Unfortunately, after tasting the cultural differences for the first time five years back in Europe, my brain started to freeze inch by inch. After these many years, it really become frozen and I tried all the possible ways to get it thawed. But, none of them worked.

If I am being rounded up by people from my country, my brain works to it's full capacity- for instance, I will solve a mathamatical problem in a minute or two, otherwise, will take a day or two to get a solution for that- and I experience a kind of mental peace. If I am not in the comapny of people from my country, I am experiencing a kind of randomness in my brain that won't let me sit in a place and concentrate (for instance, reading a a book or chapter is next to impossible during this stage, neverthless, my brain allows me to read my native language books or news articles or anything that comes in my native falvour during the same period). Since I am living alone for the past few years, it almost killed all my abilities.

Most of the times, I over eat and over drink to make my brain tired just to override the randomenss that is on in there. If I happend to talk to someone from my country, I will be back to a state of calmness. But, this state of calmness won't last longer since my lonliness burns it down to ashes. Ten out of ten times, I want to live in a dark room, avoid to meet any one, over eat, over drink and watch movies restlessly. Owing to these reasons, I am unable to concnetrate on my work, not able implement my new ideas in the work, and almost getting to the back benck day by day.

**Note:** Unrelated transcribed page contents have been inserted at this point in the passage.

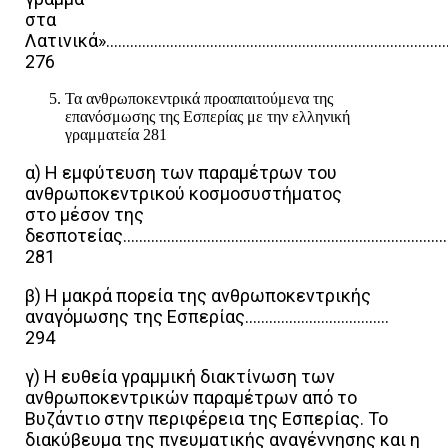
στα
Λατινικά»…………………………………………………………………………
276
Τα ανθρωποκεντρικά προαπαιτούμενα της
επανόσμωσης της Εσπερίας με την ελληνική
γραμματεία 281
α) Η εμφύτευση των παραμέτρων του
ανθρωποκεντρικού κοσμοσυστήματος
στο μέσον της
δεσποτείας………………………………………………………………………
281
β) Η μακρά πορεία της ανθρωποκεντρικής
αναγόμωσης της Εσπερίας………………………………
294
γ) Η ευθεία γραμμική διακτίνωση των
ανθρωποκεντρικών παραμέτρων από το
Βυζάντιο στην περιφέρεια της Εσπερίας. Το
διακύβευμα της πνευματικής αναγέννησης και η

This is really surprise to me since I know myself as very very brainy guy who can bale to think out of box and come up with new ideas. Now, nothing is working . Out of seven days in a week, my mood will be off for 5-6 days, only on the remaining one day, it is on. I am not able  to understand why my mood is so fluctutating, and I am not able to understand how to buffer it?

 

Does any one of can suggest me something to cope up with this problem???